# KVM recommendations please



## dvl@ (Dec 20, 2014)

I'm looking for a 4-port KVM.

My use case: I have one keyboard / monitor, and three servers.  I don't want to change the cables to look at each console.

I don't use this keyboard/monitor often, only when there is something I can't resolve over ssh.

Thus: ssh/vnc are not valid options.

I've ruled out serial consoles because of cost.


----------



## wblock@ (Dec 20, 2014)

PS/2 or USB?  VGA or DVI?


----------



## dvl@ (Dec 20, 2014)

VGA.  PS/2, but I could replace the keyboard with a USB version.

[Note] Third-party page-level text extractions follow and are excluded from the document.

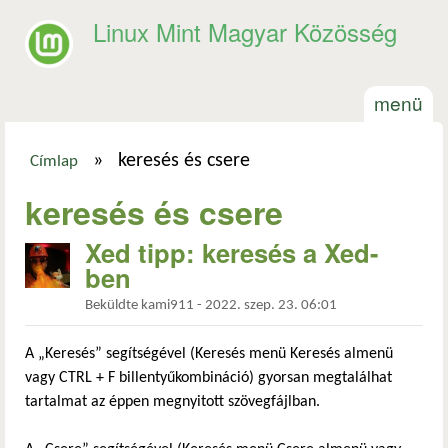
Ugrás a tartalomra
Linux Mint Magyar Közösség
menü
»
keresés és csere
Címlap
Jelenlegi hely
keresés és csere
Xed tipp: keresés a Xed-
ben
Beküldte
kami911
-
2022. szep. 23. 06:01
A „Keresés” segítségével (Keresés menü Keresés almenü
vagy CTRL + F billentyűkombináció) gyorsan megtalálhat
tartalmat az éppen megnyitott szövegfájlban.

UPDATE: I have tested all the servers with a USB keyboard.  This pretty much opens up a lot of options.


----------



## kpa (Dec 20, 2014)

I used this one for a long time until my collection of hardware reduced so much that I no longer needed it. It worked just fine with everything I connected it to:

http://www.aten.com/KVM/Desktop-KVM-Switches/4-Port-PS2-KVM-Switch~CS84A.html#.VJXyYsAI4


----------



## tingo (Dec 21, 2014)

FWIW, I use CS64A KVM switches. Just works.


----------



## phoenix (Dec 22, 2014)

At work, I've used Belkin 4- and 8-port KVMs with great success.  Even daisy-chained some of them together.  Connected to a 1U slideout, folding keyboard tray (with embedded trackpad) that includes a 14" monitor.

We also use another brand of 4-port KVMs at remote locations, but I don't recall the name/brand/model.  They're skinny blue and white things.  (I know, helpful, right?)  

At home, I have a pair of Belkin 2-port KVMs (one PS/2, one USB) that work really well.  Basically, I've had great luck with Belkin KVMs.


----------